◆ ACTIVITY ◆
Only the lines of the data holding the string "Sporting" need to be returned.

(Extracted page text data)
####################
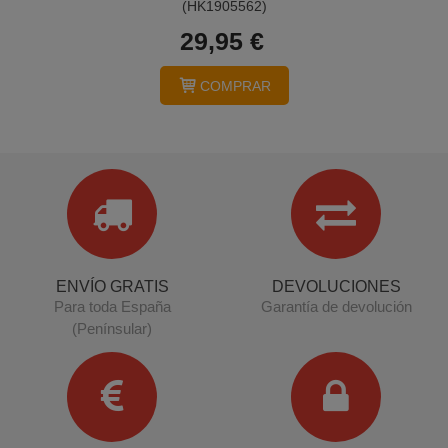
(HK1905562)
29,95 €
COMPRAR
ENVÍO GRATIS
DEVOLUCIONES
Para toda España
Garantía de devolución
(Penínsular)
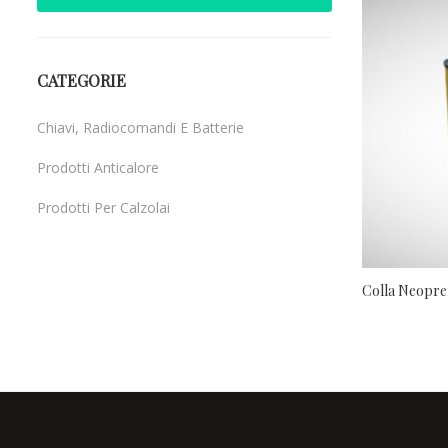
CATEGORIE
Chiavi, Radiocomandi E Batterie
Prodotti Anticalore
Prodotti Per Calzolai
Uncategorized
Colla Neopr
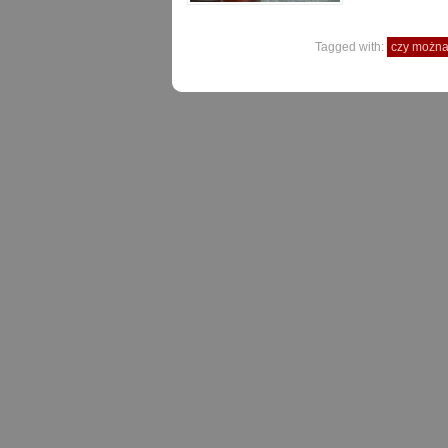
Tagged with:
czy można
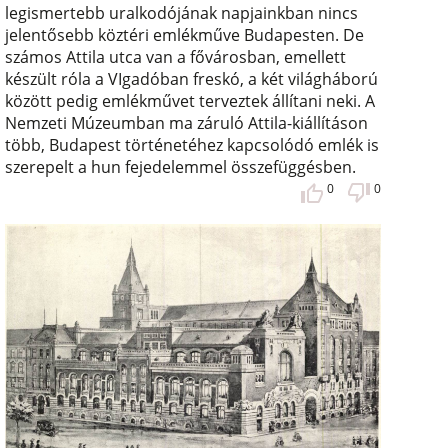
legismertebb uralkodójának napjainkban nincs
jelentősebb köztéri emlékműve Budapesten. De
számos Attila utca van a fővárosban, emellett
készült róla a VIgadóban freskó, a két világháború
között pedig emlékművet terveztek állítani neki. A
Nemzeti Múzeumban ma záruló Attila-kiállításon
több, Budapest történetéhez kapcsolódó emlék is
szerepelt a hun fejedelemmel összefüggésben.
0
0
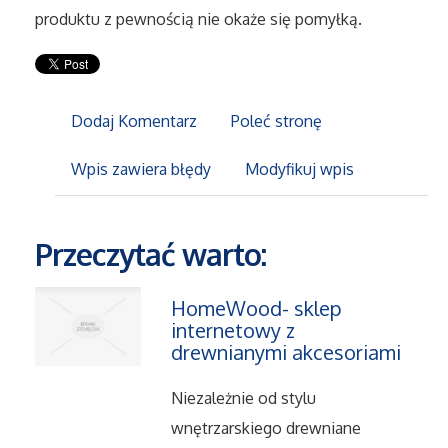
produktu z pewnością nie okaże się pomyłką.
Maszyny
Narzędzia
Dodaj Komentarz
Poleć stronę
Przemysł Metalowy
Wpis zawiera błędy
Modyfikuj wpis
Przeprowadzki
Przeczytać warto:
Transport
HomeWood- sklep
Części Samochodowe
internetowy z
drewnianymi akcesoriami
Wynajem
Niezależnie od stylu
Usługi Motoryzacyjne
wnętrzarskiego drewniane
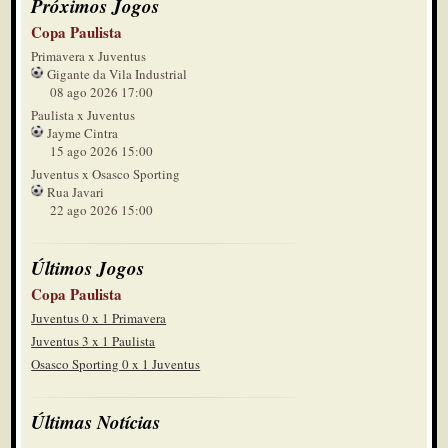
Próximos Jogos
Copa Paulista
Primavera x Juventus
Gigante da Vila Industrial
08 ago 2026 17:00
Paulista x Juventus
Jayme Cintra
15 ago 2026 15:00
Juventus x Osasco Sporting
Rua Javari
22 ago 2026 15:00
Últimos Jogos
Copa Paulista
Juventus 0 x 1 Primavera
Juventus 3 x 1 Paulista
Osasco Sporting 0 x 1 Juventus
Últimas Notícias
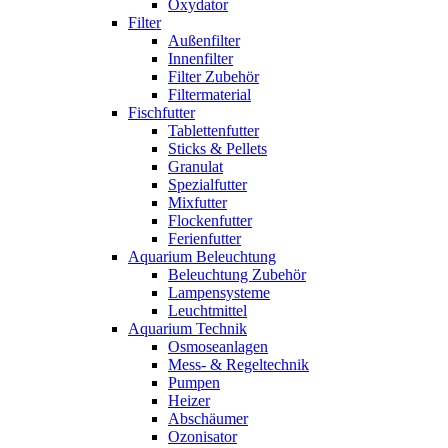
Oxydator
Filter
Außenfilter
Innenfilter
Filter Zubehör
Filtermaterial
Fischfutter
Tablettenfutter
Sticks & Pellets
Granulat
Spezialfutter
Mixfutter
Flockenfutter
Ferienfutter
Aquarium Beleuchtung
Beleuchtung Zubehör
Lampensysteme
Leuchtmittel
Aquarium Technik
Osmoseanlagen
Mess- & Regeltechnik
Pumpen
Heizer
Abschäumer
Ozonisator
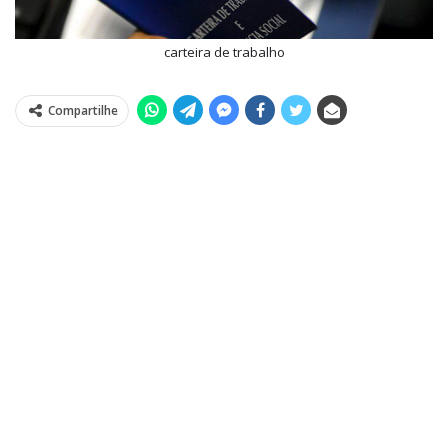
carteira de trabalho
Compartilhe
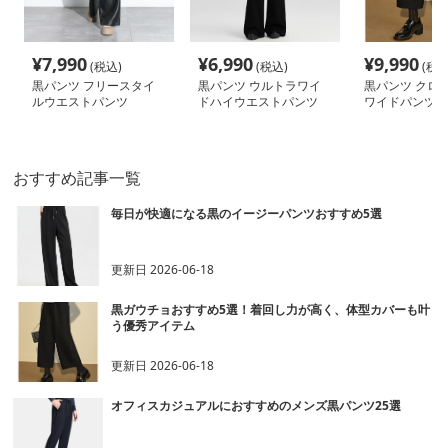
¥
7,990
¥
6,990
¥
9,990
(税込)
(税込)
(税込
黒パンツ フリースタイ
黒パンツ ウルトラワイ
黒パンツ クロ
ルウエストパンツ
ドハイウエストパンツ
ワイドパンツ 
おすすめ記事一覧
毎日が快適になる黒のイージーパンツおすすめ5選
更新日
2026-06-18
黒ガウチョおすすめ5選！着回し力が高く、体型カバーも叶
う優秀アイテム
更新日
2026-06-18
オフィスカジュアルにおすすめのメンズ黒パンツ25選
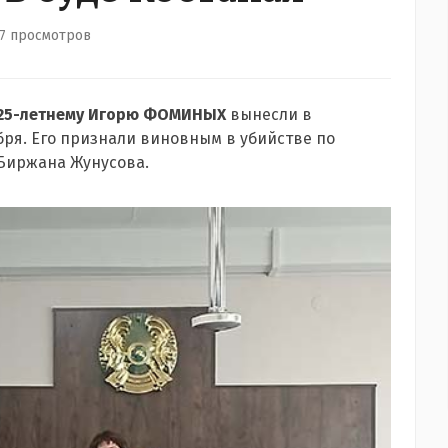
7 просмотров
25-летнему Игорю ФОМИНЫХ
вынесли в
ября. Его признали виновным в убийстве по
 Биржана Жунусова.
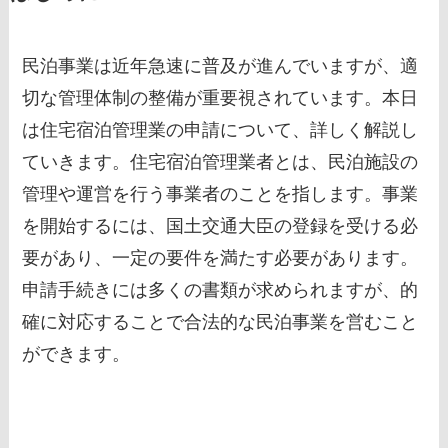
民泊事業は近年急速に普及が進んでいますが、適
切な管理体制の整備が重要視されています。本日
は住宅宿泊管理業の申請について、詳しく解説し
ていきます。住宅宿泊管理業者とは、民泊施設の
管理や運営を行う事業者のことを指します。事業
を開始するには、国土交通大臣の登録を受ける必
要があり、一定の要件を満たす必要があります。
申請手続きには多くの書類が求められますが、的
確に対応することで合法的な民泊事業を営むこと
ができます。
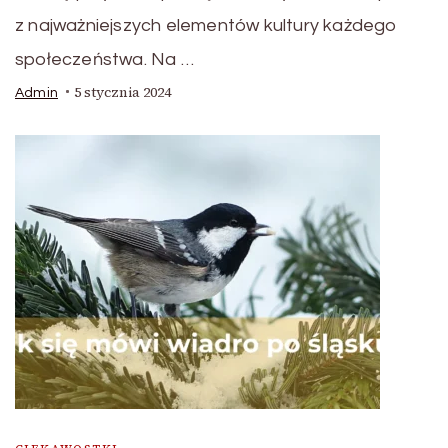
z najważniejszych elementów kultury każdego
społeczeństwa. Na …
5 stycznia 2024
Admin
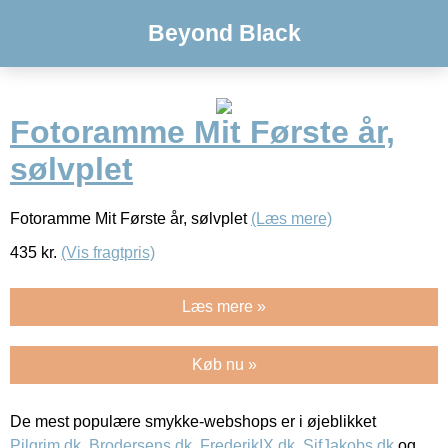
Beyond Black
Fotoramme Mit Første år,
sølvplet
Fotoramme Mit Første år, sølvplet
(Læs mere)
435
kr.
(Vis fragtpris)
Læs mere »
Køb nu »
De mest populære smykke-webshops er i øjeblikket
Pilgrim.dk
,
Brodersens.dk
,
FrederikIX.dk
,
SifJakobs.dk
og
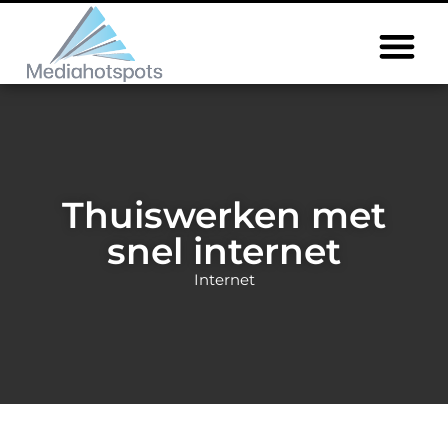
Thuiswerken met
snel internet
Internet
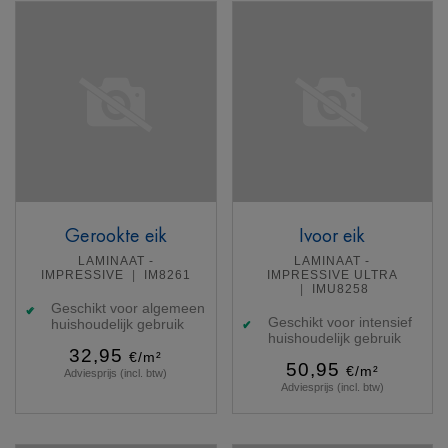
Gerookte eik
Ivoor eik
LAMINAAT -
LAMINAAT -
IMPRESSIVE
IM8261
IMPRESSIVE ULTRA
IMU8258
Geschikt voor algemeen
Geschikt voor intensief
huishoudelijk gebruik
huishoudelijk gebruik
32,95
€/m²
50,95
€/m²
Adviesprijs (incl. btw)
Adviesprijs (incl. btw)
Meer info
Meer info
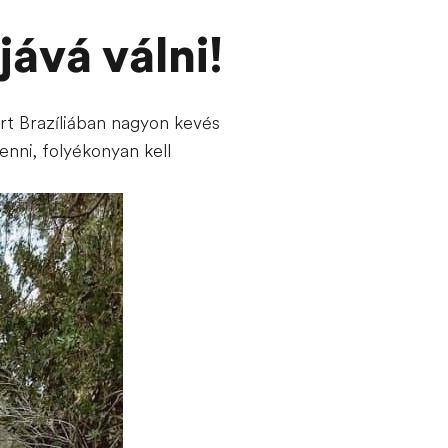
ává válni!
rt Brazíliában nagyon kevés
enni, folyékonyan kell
####################
◆ WRITTEN ANSWER ◆
Juventus x Osasco Sporting
Osasco Sporting 0 x 1 Juventus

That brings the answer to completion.